SCL trifft auf Mittelfeldkonkurrenten

Nach vier torlosen Spielen gefordert

(rt). Der Start in die Rückrunde der Oberliga Niedersachsen wurde selten so früh eingeläutet wie in dieser Saison. Durch die vielen ausgefallen Spiele aus dem vergangenen Jahr geht es am heutigen Sonnabend für den SC Langenhagen wieder los. In einem Mittelfeldduell trifft die Mannschaft von Trainer Hilger Wirtz im Landkreis Diepholz auf den BSV Rehden. Wenn um 14 Uhr der Anpfiff ertönt, könnte die Ungewissheit auf das, was da kommen mag, nicht größer sein. Nicht nur die eigene Form ist derzeit schwer einzuschätzen, auch der Gegner um den prominenten Trainer Uwe Brunn gibt Rätsel auf. Die Rehdener, traditionell hoch gehandelt von den sogenannten Experten, liegen weit abgeschlagen im Niemandsland der Tabelle. Zu viele Undiszipliniertheiten brachten sie um den verdienten Lohn. Nicht weniger als fünf Platzverweise stehen bereits auf dem Konto des Tabellenneunten. Spieler wie Ex-Profi Sergej Dikhtjar oder auch Mehmet Koc taten sich in der Vergangenheit durch diverses Fehlverhalten hervor. Allerdings konnte der finanzstarke Verein in der Winterpause auf dem Spielermarkt noch einmal aktiv werden. Vom BV Cloppenburg schloss sich der Defensivakteur Florian Greve den Schwarz-Weißen an. Für die Flughafenstädter kein Grund in Panik zu verfallen, haben sie doch bereits mehrfach bewiesen, dass sie in dieser Klasse durchaus konkurrenzfähig sind. Um allerdings wieder Punkte einfahren zu können, sollte man an die torreichen Testspiele anknüpfen. Doch das 7:0 gegen den VfB Peine und das 6:1 gegen OSV Hannover haben nur bedingt Aussagekraft. Die Bezirksligisten sind noch längst nicht gefordert, so dass sie den Trainingsbetrieb erst seit wenigen Tagen wieder aufgenommen haben.

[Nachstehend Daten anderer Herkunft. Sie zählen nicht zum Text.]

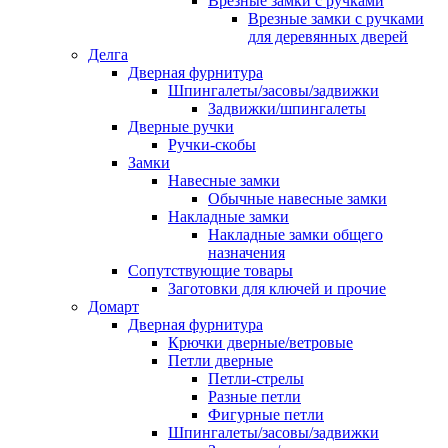
Врезные замки с ручками
Врезные замки с ручками
для деревянных дверей
Делга
Дверная фурнитура
Шпингалеты/засовы/задвижки
Задвижки/шпингалеты
Дверные ручки
Ручки-скобы
Замки
Навесные замки
Обычные навесные замки
Накладные замки
Накладные замки общего
назначения
Сопутствующие товары
Заготовки для ключей и прочие
Домарт
Дверная фурнитура
Крючки дверные/ветровые
Петли дверные
Петли-стрелы
Разные петли
Фигурные петли
Шпингалеты/засовы/задвижки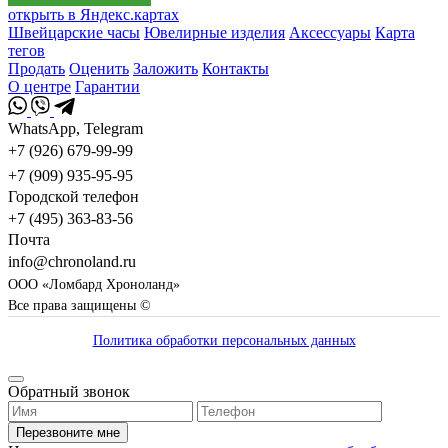
открыть в Яндекс.картах
Швейцарские часы
Ювелирные изделия
Аксессуары
Карта
тегов
Продать
Оценить
Заложить
Контакты
О центре
Гарантии
WhatsApp, Telegram
+7 (926) 679-99-99
+7 (909) 935-95-95
Городской телефон
+7 (495) 363-83-56
Почта
info@chronoland.ru
ООО «Ломбард Хроноланд»
Все права защищены ©
Политика обработки персональных данных
Обратный звонок
Перезвоните мне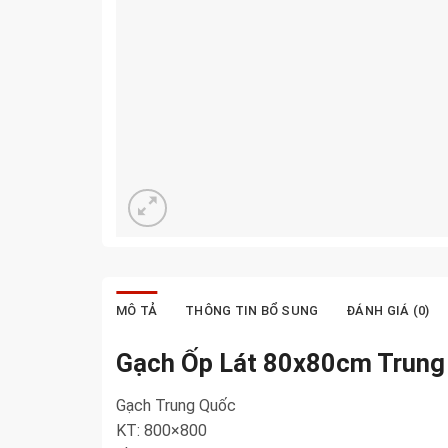
MÔ TẢ
THÔNG TIN BỔ SUNG
ĐÁNH GIÁ (0)
Gạch Ốp Lát 80x80cm Trun
Gạch Trung Quốc
KT: 800×800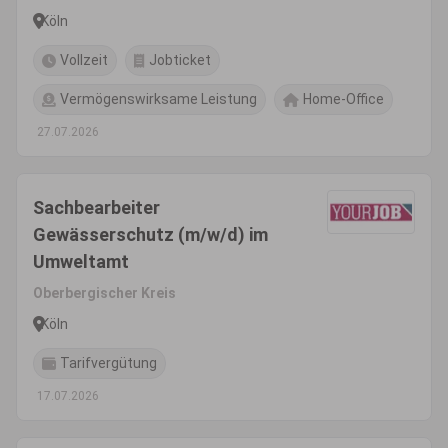
Köln
Vollzeit
Jobticket
Vermögenswirksame Leistung
Home-Office
27.07.2026
Sachbearbeiter
Gewässerschutz (m/w/d) im
Umweltamt
Oberbergischer Kreis
Köln
Tarifvergütung
17.07.2026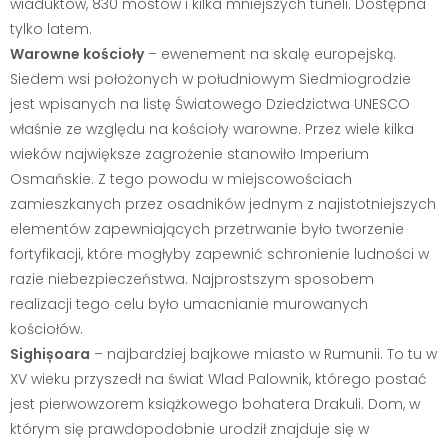
wiaduktów, 830 mostów i kilka mniejszych tuneli. Dostępna
tylko latem.
Warowne kościoły
– ewenement na skalę europejską.
Siedem wsi położonych w południowym Siedmiogrodzie
jest wpisanych na listę Światowego Dziedzictwa UNESCO
właśnie ze względu na kościoły warowne. Przez wiele kilka
wieków największe zagrożenie stanowiło Imperium
Osmańskie. Z tego powodu w miejscowościach
zamieszkanych przez osadników jednym z najistotniejszych
elementów zapewniających przetrwanie było tworzenie
fortyfikacji, które mogłyby zapewnić schronienie ludności w
razie niebezpieczeństwa. Najprostszym sposobem
realizacji tego celu było umacnianie murowanych
kościołów.
Sighișoara
– najbardziej bajkowe miasto w Rumunii. To tu w
XV wieku przyszedł na świat Wlad Palownik, którego postać
jest pierwowzorem książkowego bohatera Drakuli. Dom, w
którym się prawdopodobnie urodził znajduje się w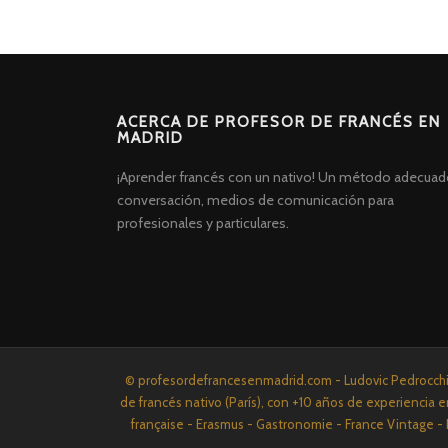
ACERCA DE PROFESOR DE FRANCÉS EN
MADRID
¡Aprender francés con un nativo! Un método adecuad
conversación, medios de comunicación para
profesionales y particulares.
Screenr
© profesordefrancesenmadrid.com - Ludovic Pedrocchi P
parallax
de francés nativo (París), con +10 años de experiencia e
theme
française - Erasmus - Gastronomie - France Vintage - 
por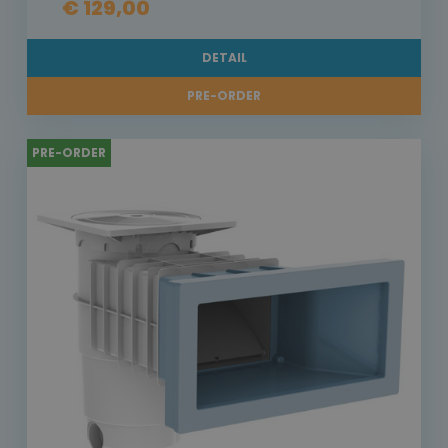
€ 129,00
DETAIL
PRE-ORDER
PRE-ORDER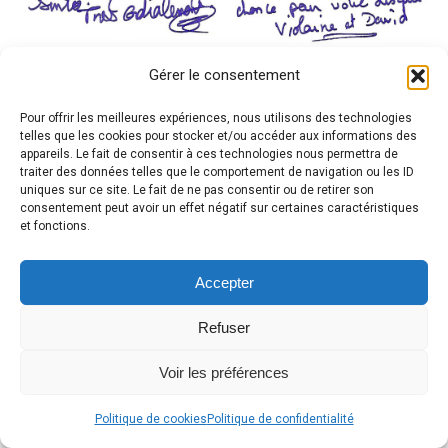
Gérer le consentement
Pour offrir les meilleures expériences, nous utilisons des technologies
telles que les cookies pour stocker et/ou accéder aux informations des
appareils. Le fait de consentir à ces technologies nous permettra de
traiter des données telles que le comportement de navigation ou les ID
uniques sur ce site. Le fait de ne pas consentir ou de retirer son
consentement peut avoir un effet négatif sur certaines caractéristiques
et fonctions.
Accepter
Refuser
Voir les préférences
Politique de cookies
Politique de confidentialité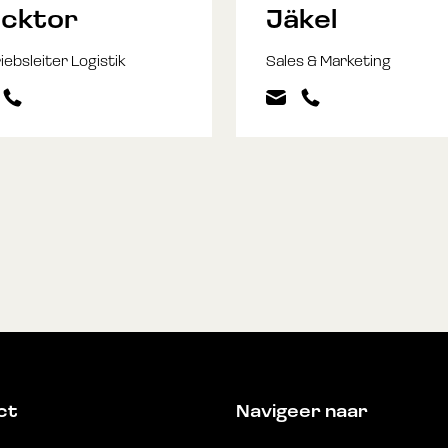
cktor
Jäkel
iebsleiter Logistik
Sales & Marketing
ct
Navigeer naar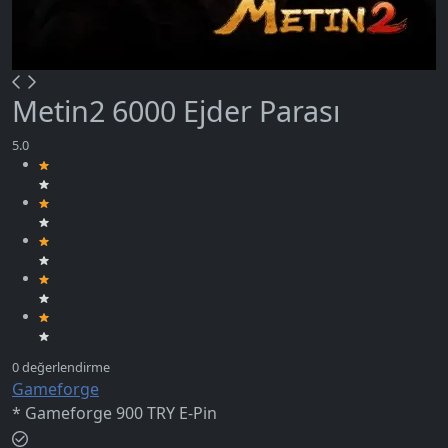
Metin2 6000 Ejder Parası
Gameforge
* Gameforge 900 TRY E-Pin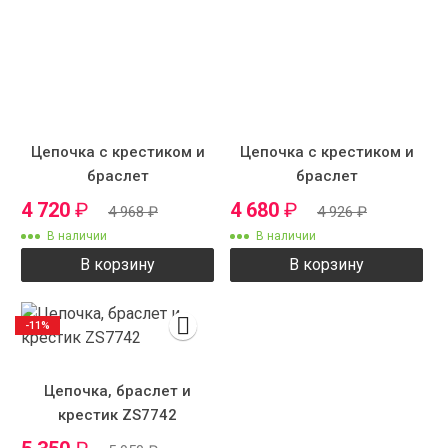
Цепочка с крестиком и
Цепочка с крестиком и
браслет
браслет
4 720
₽
4 680
₽
4 968
₽
4 926
₽
В наличии
В наличии
В корзину
В корзину
-11%
Цепочка, браслет и
крестик ZS7742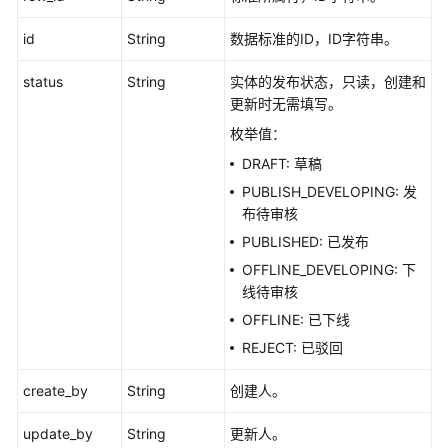
id
String
数据标准的ID，ID字符串。
status
String
实体的发布状态，只读，创建和
更新时无需填写。
枚举值：
DRAFT: 草稿
PUBLISH_DEVELOPING: 发
布待审核
PUBLISHED: 已发布
OFFLINE_DEVELOPING: 下
线待审核
OFFLINE: 已下线
REJECT: 已驳回
create_by
String
创建人。
update_by
String
更新人。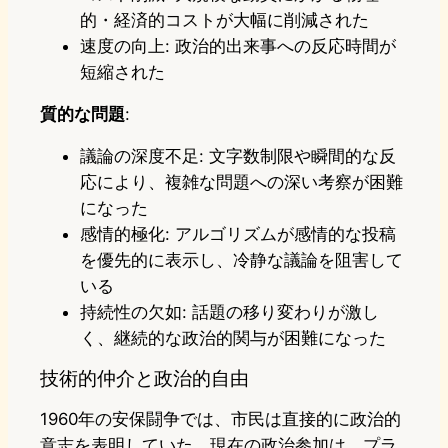
的・経済的コストが大幅に削減された
速度の向上: 政治的出来事への反応時間が
短縮された
質的な問題
:
議論の深度不足: 文字数制限や瞬間的な反
応により、複雑な問題への深い考察が困難
になった
感情的極化: アルゴリズムが感情的な投稿
を優先的に表示し、冷静な議論を阻害して
いる
持続性の欠如: 話題の移り変わりが激し
く、継続的な政治的関与が困難になった
技術的仲介と政治的自由
1960年の安保闘争では、市民は直接的に政治的
意志を表明していた。現在の政治参加は、プラ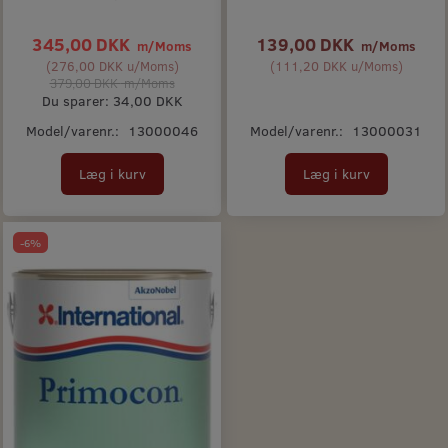
345,00 DKK
139,00 DKK
m/Moms
m/Moms
(
276,00 DKK
u/Moms
)
(
111,20 DKK
u/Moms
)
379,00 DKK
m/Moms
Du sparer:
34,00 DKK
Model/varenr.:
13000046
Model/varenr.:
13000031
Læg i kurv
Læg i kurv
-6%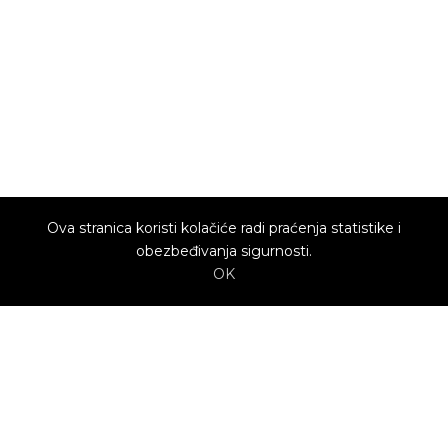
Ova stranica koristi kolačiće radi praćenja statistike i
obezbeđivanja sigurnosti.
OK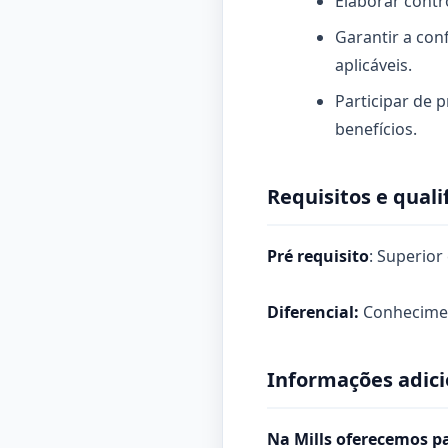
Elaborar contro
Garantir a con
aplicáveis.
Participar de 
benefícios.
Requisitos e quali
Pré requisito
: Superio
Diferencial:
Conhecimen
Informações adici
Na Mills oferecemos p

Zu alter Treffsicherheit scheint hingegen Stürmer Ertan Ametovski zurückgefunden zu haben. Er war mit insgesamt fünf Toren am erfolgreichsten. Bedingt durch den frühen Start nahm der SCL auch nur an einem Hallenturnier beim MTV Engelbostel statt, welches er im Finale gegen den TSV Godshorn gewinnen konnte. Auf ein eigenes Hallenspektakel wurde in diesem Jahr verzichtet.
Wenn denn tatsächlich gespielt werden kann, sollten sich die Akteure die schönen Momente der Hinrunde ins Gedächtnis rufen, um einem angeschlagenen Gegner dringend benötigte Punkte abspenstig zu machen.